About¶
I’m a systems and reliability engineer with a background spanning three decades of infrastructure evolution, with the last 15+ years operating at what would now be considered a Senior/Staff level.
Across that time, my work has stayed centered on reliability, recovery, and understanding how systems behave under stress, from earlier infrastructure environments through modern platform and distributed systems.
How I Work¶
I tend to approach engineering from a systems perspective rather than a purely task-oriented one.
That usually means:
- looking for failure modes early and trying to design around them
- reducing operational noise instead of accepting it as normal
- treating observability and debugging as core parts of the system
- preferring deterministic, explainable behavior over implicit or overly magical systems
What That Looks Like in Practice¶
In practice, that has included:
- operating and maintaining production environments at significant scale
- designing private-cloud infrastructure and internal platforms
- building tooling that improves reproducibility and reduces ambiguity
- driving down alert fatigue and operational overhead through better system design
Working Philosophy¶
Over time, I’ve come to see reliability less as something you bolt on later and more as something that emerges from the way a system is shaped from the beginning.
A lot of the work I’m drawn to is really about shifting effort away from repeated reaction and toward designs that make those failures less likely in the first place.
Outside Work (and Why It Matters)¶

Outside of work, I’ve spent several years working with and socializing a Nile monitor lizard.
They have a reputation for being difficult to handle and unpredictable if not approached correctly. Getting from that baseline to a calm, interactive animal required a lot of structured iteration, observation, and patience.

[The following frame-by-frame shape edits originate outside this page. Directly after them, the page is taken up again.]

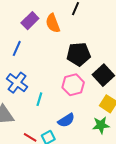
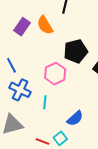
blue line: (17, 48) -> (11, 65), moved, turned -42
pink hexagon: (73, 85) -> (55, 74), moved

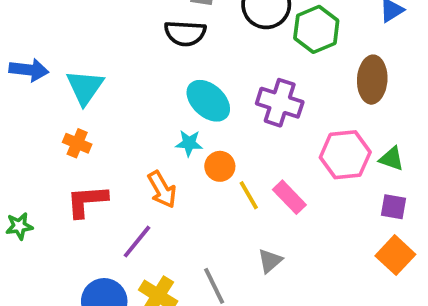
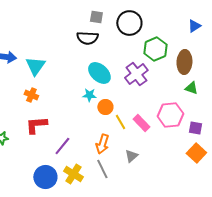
green hexagon: (316, 29) -> (155, 49), moved
purple cross: (280, 103) -> (136, 74), turned 35
pink hexagon: (345, 155) -> (170, 115), moved
green triangle: (392, 159) -> (191, 88), moved
orange arrow: (162, 189) -> (102, 144), moved, turned 48

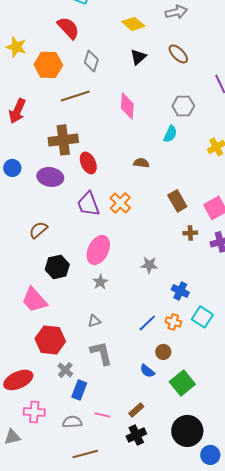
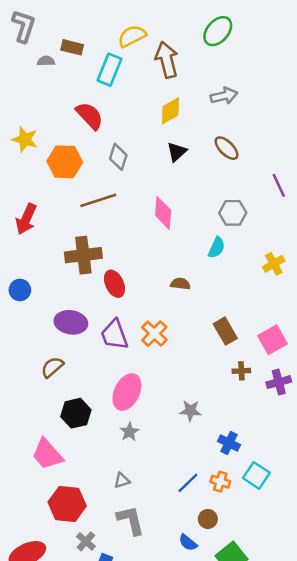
yellow diamond: (133, 24) -> (170, 111), turned -70
purple ellipse: (50, 177) -> (71, 322), moved

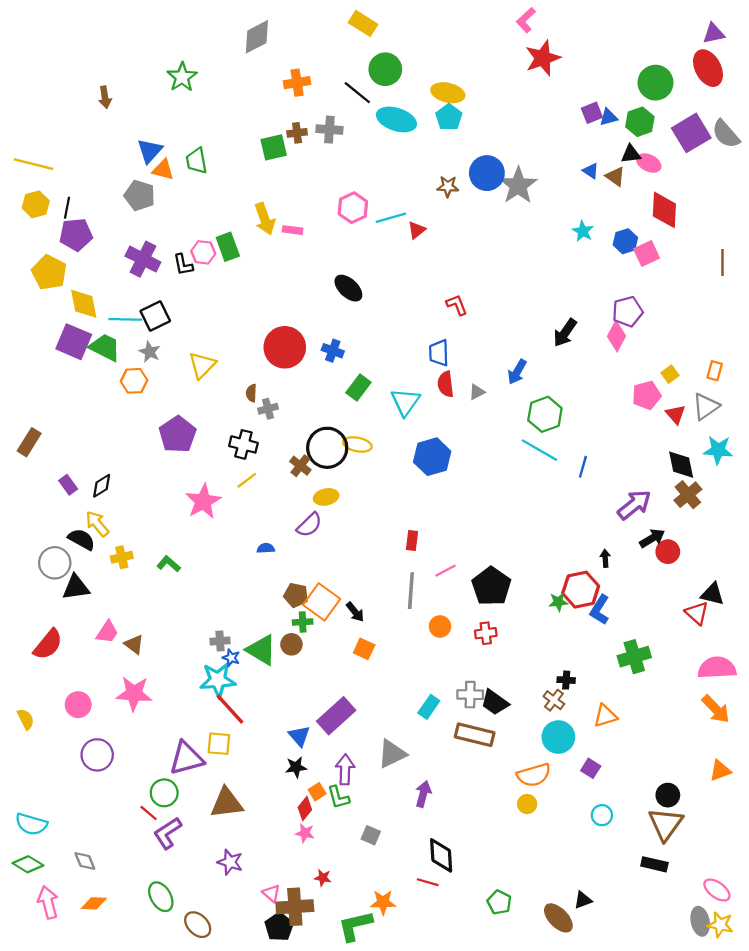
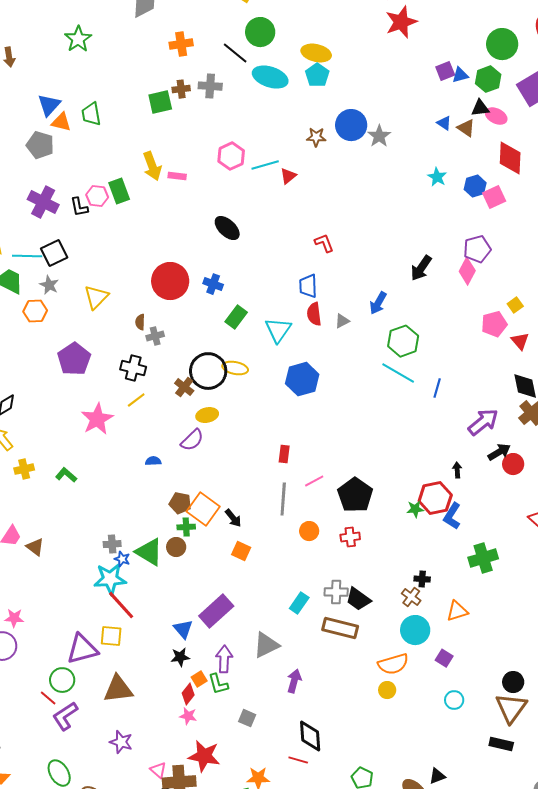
gray star: (518, 185) -> (379, 136), size x0.7
pink star: (134, 693) -> (14, 618), moved, size x0.6
red star: (323, 878) -> (204, 756), size x2.0

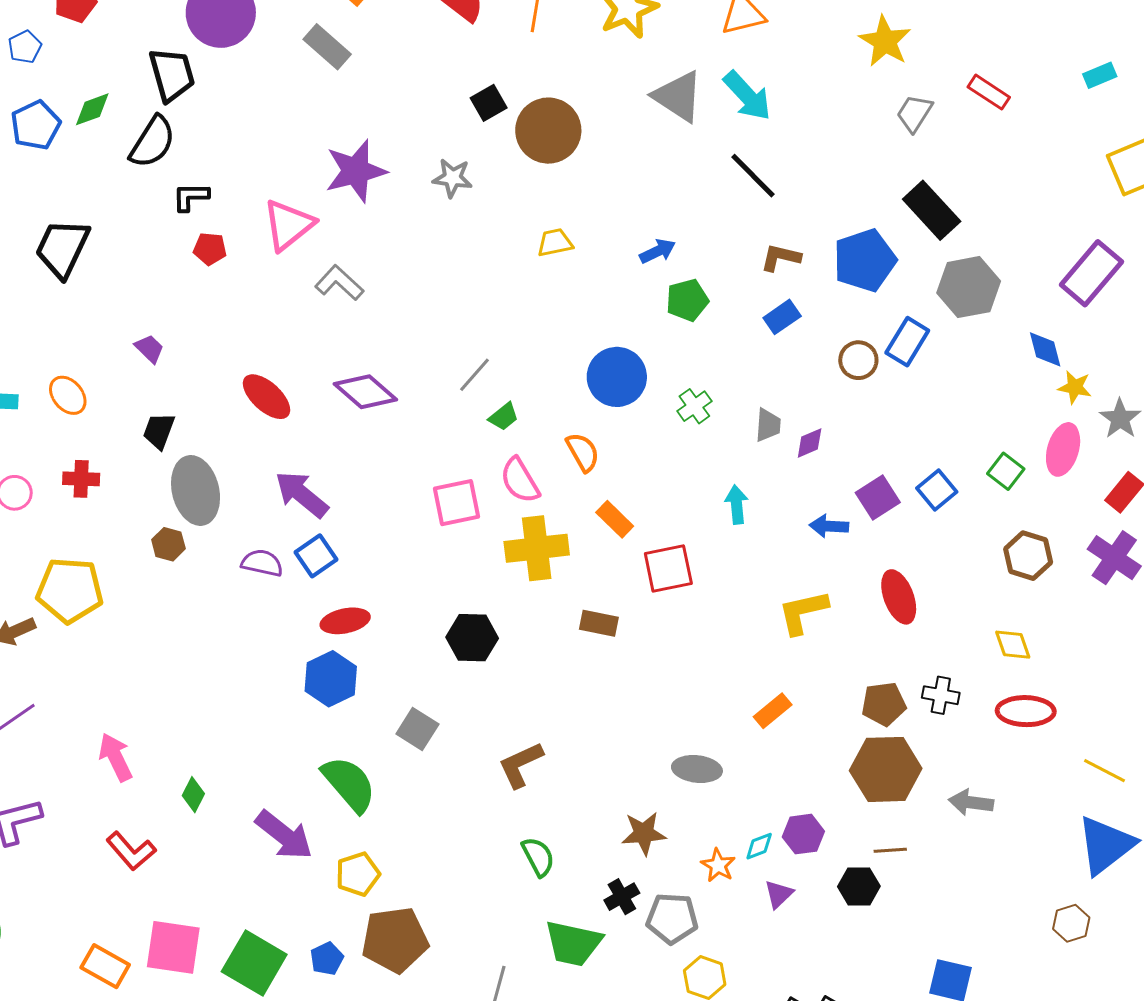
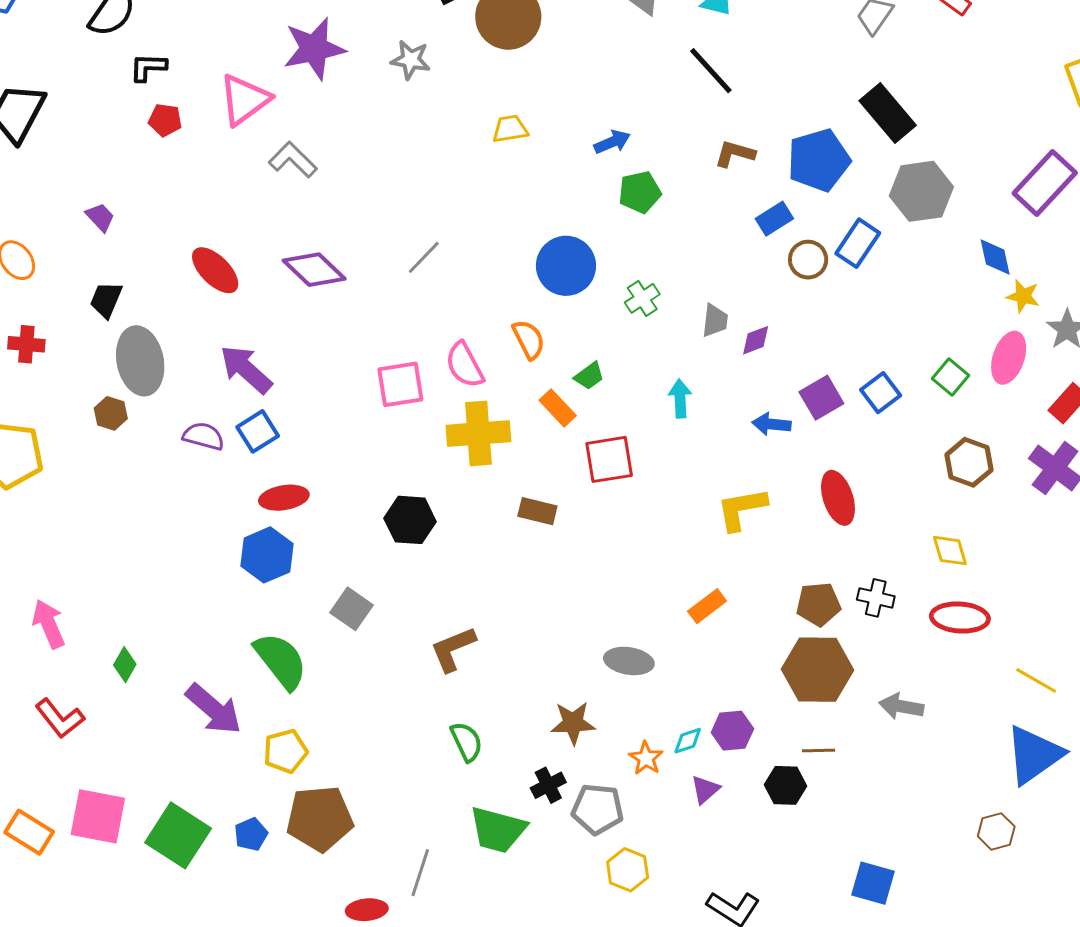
blue rectangle: (782, 317) -> (774, 219), moved
green trapezoid: (504, 417) -> (589, 376), moved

The process ended up looking a lot like systems work:
- understanding behavior rather than forcing outcomes
- iterating based on feedback instead of assumptions
- building trust incrementally over time
- respecting that complex systems don’t respond well to shortcuts
It’s an unusual example, but it reinforced a lot of the same principles I rely on in engineering: patience, consistency, and letting the system tell you how it behaves instead of assuming you already know.